I don't think that we need to add the molecular structure next to the solvation plots unless you want to highlight specific atoms. Otherwise I'd expect a molecular structure to be included in an overview panel and the reader can use the ID to cross-reference.

orbeckst avatar Apr 07 '23 01:04 orbeckst

@orbeckst I am working on some calculations/estimates, but for clarification, the 'counts' bar plot is counting each solvent atom that is within the cutoff distance near any solute atom non-exclusively, so multiple solvent atom - solute atoms distances are being recorded and counted, meaning that solvent atom A near solute atom B and solute atom C are counted separately. I believe this is why the numbers are so high. There could be an easy way to count each solvent atom only once with a minor adjustment to the script. Additionally, we could still record all of the data, and only count each solvent molecule once in the plot by only counting the unique resids.

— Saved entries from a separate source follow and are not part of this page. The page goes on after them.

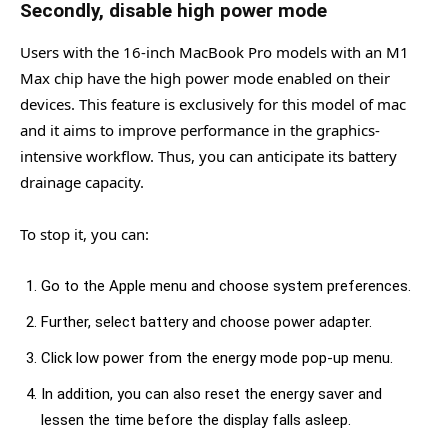
Secondly, disable high power mode
Users with the 16-inch MacBook Pro models with an M1
Max chip have the high power mode enabled on their
devices. This feature is exclusively for this model of mac
and it aims to improve performance in the graphics-
intensive workflow. Thus, you can anticipate its battery
drainage capacity.
To stop it, you can:
Go to the Apple menu and choose system preferences.
Further, select battery and choose power adapter.
Click low power from the energy mode pop-up menu.
In addition, you can also reset the energy saver and
lessen the time before the display falls asleep.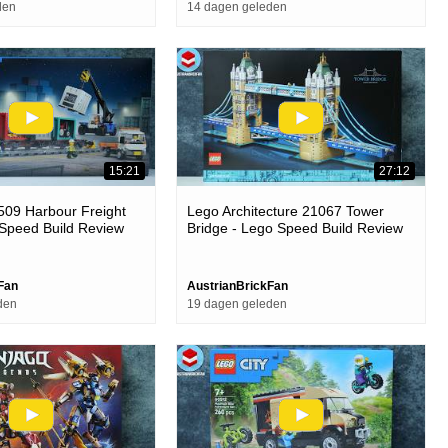
den
14 dagen geleden
15:21
27:12
509 Harbour Freight
Lego Architecture 21067 Tower
 Speed Build Review
Bridge - Lego Speed Build Review
Fan
AustrianBrickFan
den
19 dagen geleden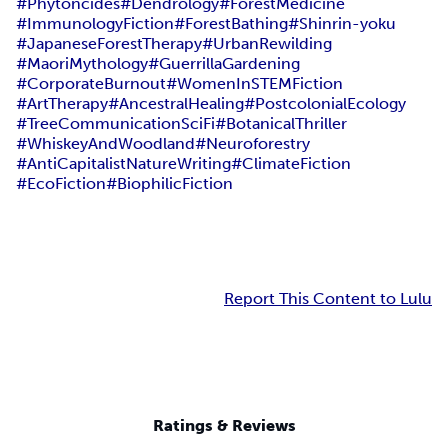
#Phytoncides
#Dendrology
#ForestMedicine
#ImmunologyFiction
#ForestBathing
#Shinrin-yoku
#JapaneseForestTherapy
#UrbanRewilding
#MaoriMythology
#GuerrillaGardening
#CorporateBurnout
#WomenInSTEMFiction
#ArtTherapy
#AncestralHealing
#PostcolonialEcology
#TreeCommunicationSciFi
#BotanicalThriller
#WhiskeyAndWoodland
#Neuroforestry
#AntiCapitalistNatureWriting
#ClimateFiction
#EcoFiction
#BiophilicFiction
Report This Content to Lulu
Ratings & Reviews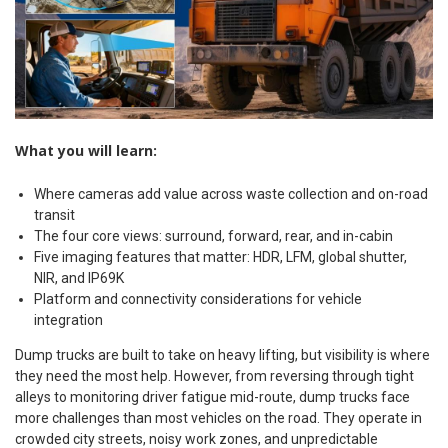
What you will learn:
Where cameras add value across waste collection and on-road
transit
The four core views: surround, forward, rear, and in-cabin
Five imaging features that matter: HDR, LFM, global shutter,
NIR, and IP69K
Platform and connectivity considerations for vehicle
integration
Dump trucks are built to take on heavy lifting, but visibility is where
they need the most help. However, from reversing through tight
alleys to monitoring driver fatigue mid-route, dump trucks face
more challenges than most vehicles on the road. They operate in
crowded city streets, noisy work zones, and unpredictable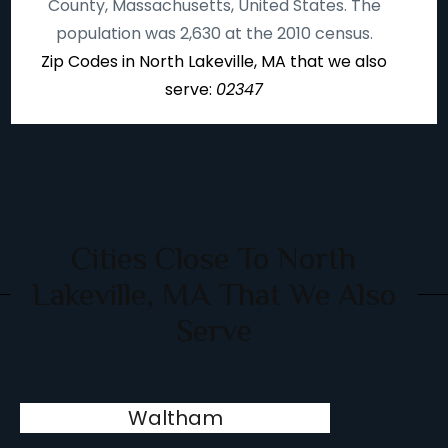
County, Massachusetts, United States. The
population was 2,630 at the 2010 census.
Zip Codes in North Lakeville, MA that we also
serve:
02347
Cities Close To North
Lakeville, MA That We Also
Serve
Waltham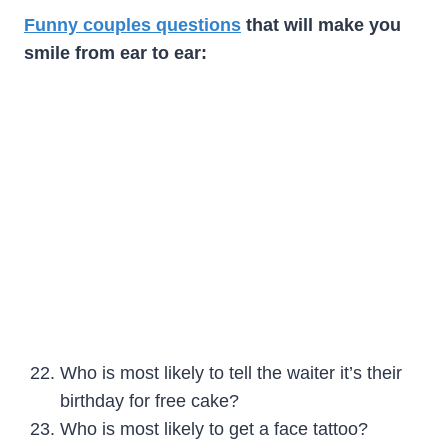
Funny couples questions
that will make you
smile from ear to ear:
Who is most likely to tell the waiter it’s their
birthday for free cake?
Who is most likely to get a face tattoo?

cadeduckworth avatar Apr 08 '23 15:04 cadeduckworth

Each atom should only be counted once. There's a single closest interaction between a solvent atom and the solute (barring coincidental equidistant triangles).

orbeckst avatar Apr 08 '23 18:04 orbeckst

@cadeduckworth is this something you'd want to complete for a MDPOW paper?

Can you resolve the conflicts so that one can look at the changes in the context of the latest version of the code?

orbeckst avatar Oct 14 '24 20:10 orbeckst